Never Miss a Sunset
Never Miss a Sunset, a book I read once or twice in my tween years, has seared itself into my memory. It’s not the plot, but the title - which stared out at me from my bookshelf for many years - that penetrated. The protagonist was a teenager, the oldest daughter of a poor farming family, who resented caring for her younger siblings. It was a hardscrabble existence, her father was gruff and severe, her mother constantly pregnant and beleaguered. It is not great literature, and you can guess the moral from the title. But the idea stuck with me.
My friend’s father died last week, and at his funeral I learned, because each person who spoke mentioned it, that Sam treasured every sunset.

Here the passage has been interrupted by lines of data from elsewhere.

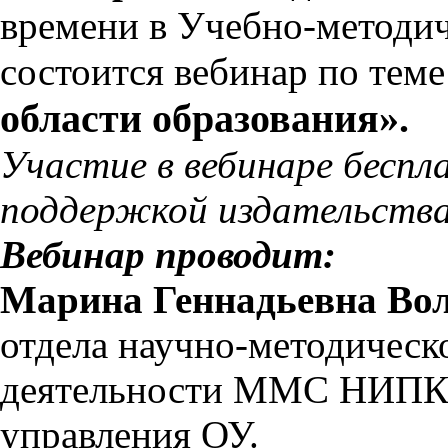
времени в Учебно-методи
состоится вебинар по тем
области образования».
Участие в вебинаре беспл
поддержкой издательства
Вебинар проводит:
Марина Геннадьевна Во
отдела научно-методическ
деятельности ММС НИПК
управления ОУ.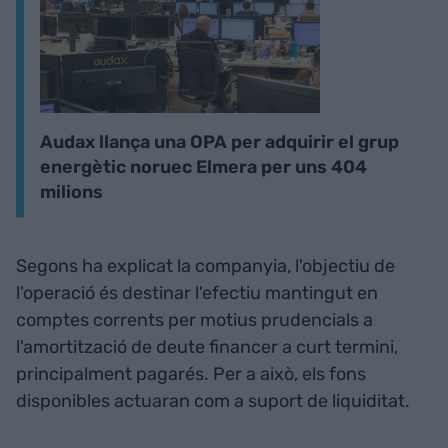
Audax llança una OPA per adquirir el grup
energètic noruec Elmera per uns 404
milions
Segons ha explicat la companyia, l'objectiu de
l'operació és destinar l'efectiu mantingut en
comptes corrents per motius prudencials a
l'amortització de deute financer a curt termini,
principalment pagarés. Per a això, els fons
disponibles actuaran com a suport de liquiditat.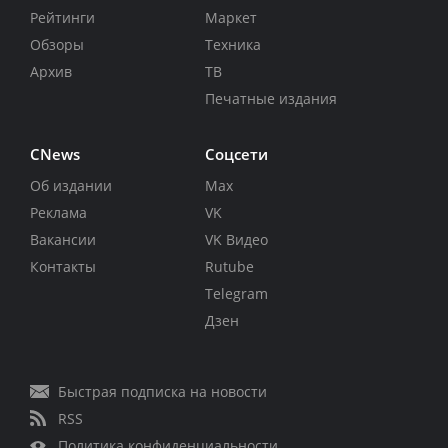
Рейтинги
Маркет
Обзоры
Техника
Архив
ТВ
Печатные издания
CNews
Соцсети
Об издании
Max
Реклама
VK
Вакансии
VK Видео
Контакты
Rutube
Telegram
Дзен
Быстрая подписка на новости
RSS
Политика конфиденциальности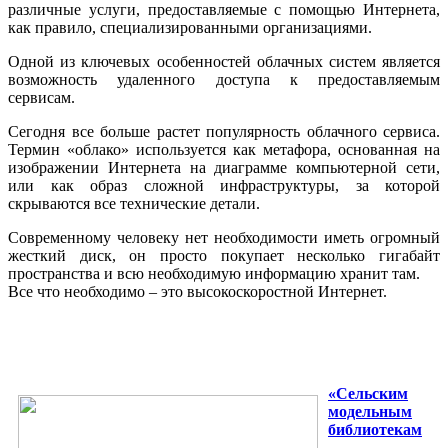
различные услуги, предоставляемые с помощью Интернета,
как правило, специализированными организациями.
Одной из ключевых особенностей облачных систем является
возможность удаленного доступа к предоставляемым
сервисам.
Сегодня все больше растет популярность облачного сервиса.
Термин «облако» используется как метафора, основанная на
изображении Интернета на диаграмме компьютерной сети,
или как образ сложной инфраструктуры, за которой
скрываются все технические детали.
Современному человеку нет необходимости иметь огромный
жесткий диск, он просто покупает несколько гигабайт
пространства и всю необходимую информацию хранит там.
Все что необходимо – это высокоскоростной Интернет.
«Сельским
модельным
библиотекам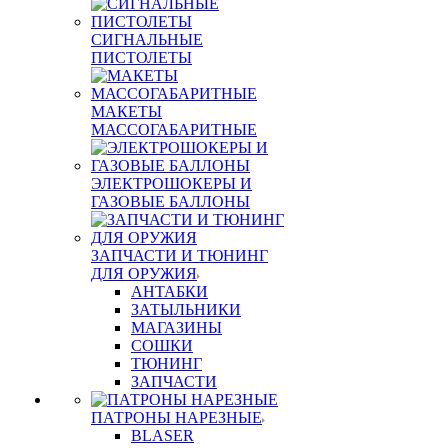
СИГНАЛЬНЫЕ
ПИСТОЛЕТЫ
МАКЕТЫ
МАССОГАБАРИТНЫЕ
ЭЛЕКТРОШОКЕРЫ И
ГАЗОВЫЕ БАЛЛОНЫ
ЗАПЧАСТИ И ТЮНИНГ
ДЛЯ ОРУЖИЯ
АНТАБКИ
ЗАТЫЛЬНИКИ
МАГАЗИНЫ
СОШКИ
ТЮНИНГ
ЗАПЧАСТИ
ПАТРОНЫ НАРЕЗНЫЕ
BLASER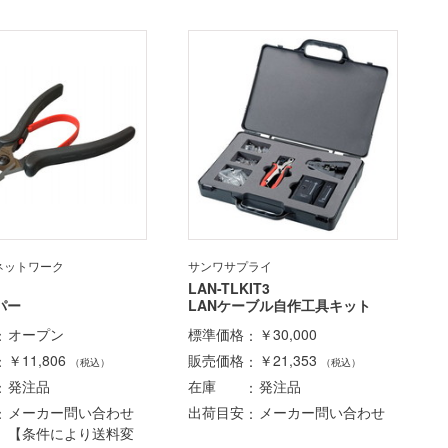
ネットワーク
サンワサプライ
LAN-TLKIT3
パー
LANケーブル自作工具キット
オープン
標準価格
￥30,000
￥11,806
販売価格
￥21,353
（税込）
（税込）
発注品
在庫
発注品
メーカー問い合わせ
出荷目安
メーカー問い合わせ
【条件により送料変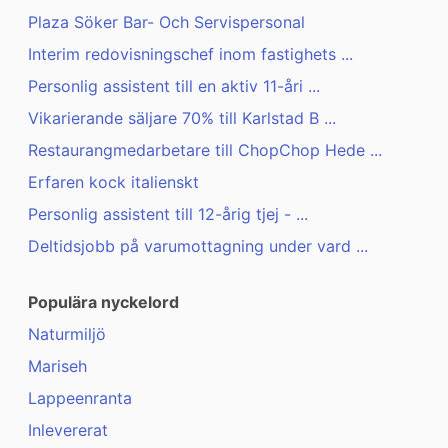
Plaza Söker Bar- Och Servispersonal
Interim redovisningschef inom fastighets ...
Personlig assistent till en aktiv 11-åri ...
Vikarierande säljare 70% till Karlstad B ...
Restaurangmedarbetare till ChopChop Hede ...
Erfaren kock italienskt
Personlig assistent till 12-årig tjej - ...
Deltidsjobb på varumottagning under vard ...
Populära nyckelord
Naturmiljö
Mariseh
Lappeenranta
Inlevererat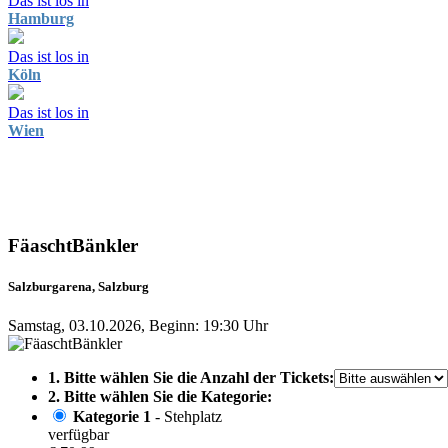
Das ist los in
Hamburg
Das ist los in
Köln
Das ist los in
Wien
FäaschtBänkler
Salzburgarena, Salzburg
Samstag, 03.10.2026, Beginn: 19:30 Uhr
1. Bitte wählen Sie die Anzahl der Tickets:
2. Bitte wählen Sie die Kategorie:
Kategorie 1
- Stehplatz
verfügbar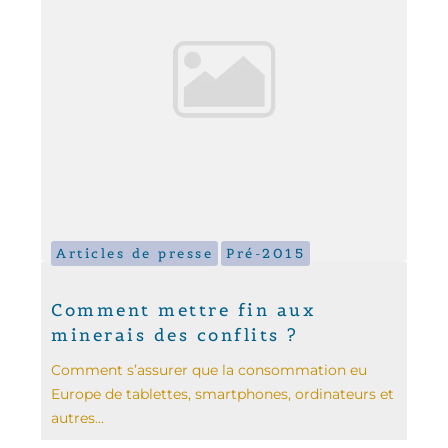
Articles de presse
Pré-2015
Comment mettre fin aux
minerais des conflits ?
Comment s’assurer que la consommation eu
Europe de tablettes, smartphones, ordinateurs et
autres...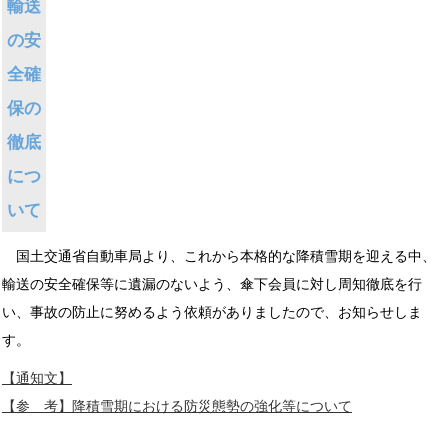
輸送
の安
全確
保の
徹底
につ
いて
国土交通省自動車局より、これから本格的な降積雪期を迎える中、
輸送の安全確保等に遺漏のないよう、傘下会員に対し周知徹底を行
い、事故の防止に努めるよう依頼がありましたので、お知らせしま
す。
【通知文】
【参 考】降積雪期における防災態勢の強化等について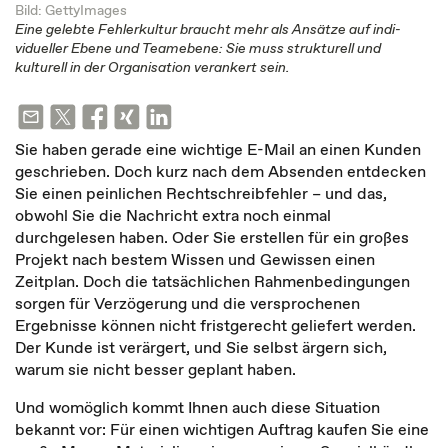
Bild: GettyImages
Eine gelebte Fehler­kultur braucht mehr als Ansätze auf indi­
vidueller Ebene und Team­ebene: Sie muss strukturell und
kulturell in der Organisation ver­ankert sein.
Sie haben gerade eine wichtige E-Mail an einen Kunden
geschrieben. Doch kurz nach dem Absenden entdecken
Sie einen peinlichen Rechtschreibfehler – und das,
obwohl Sie die Nachricht extra noch einmal
durchgelesen haben. Oder Sie erstellen für ein großes
Projekt nach bestem Wissen und Gewissen einen
Zeitplan. Doch die tatsächlichen Rahmenbedingungen
sorgen für Verzögerung und die versprochenen
Ergebnisse können nicht fristgerecht geliefert werden.
Der Kunde ist verärgert, und Sie selbst ärgern sich,
warum sie nicht besser geplant haben.
Und womöglich kommt Ihnen auch diese Situation
bekannt vor: Für einen wichtigen Auftrag kaufen Sie eine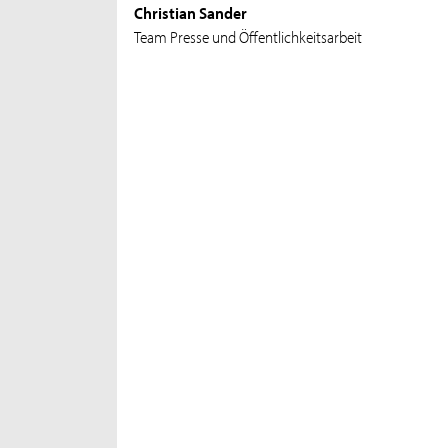
Christian Sander
Team Presse und Öffentlichkeitsarbeit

He died in his sleep, in bed, at 95, and lived an active and engaged life, full of accomplishments and adventures. But it turns out his greatest legacy, as articulated by his granddaughter, may be his reminder to appreciate each day, to do something as simple as sit and watch the sunset.
When my children were young, we lived in an old farmhouse, perched on a ridge 2,017 feet about sea level, with no protection from the prevailing winds blasting in from the west. The house had only one west-facing window (in a room that was more cold storage than living quarters), in spite of a spectacular view in that direction, so I missed a lot of sunsets in those days. But occasionally the brilliant sky would catch someone’s attention, and we would all rush out to marvel at it; or I might steal away by myself, face the color, take a few slow breaths, let my shoulders relax, my belly soften. I would remember the title of that book from my youth, and wonder how many tired souls had stood on our hill at the end of a hard day, letting drop all the troubles of the world, absorbed in the beauty of the wide open sky.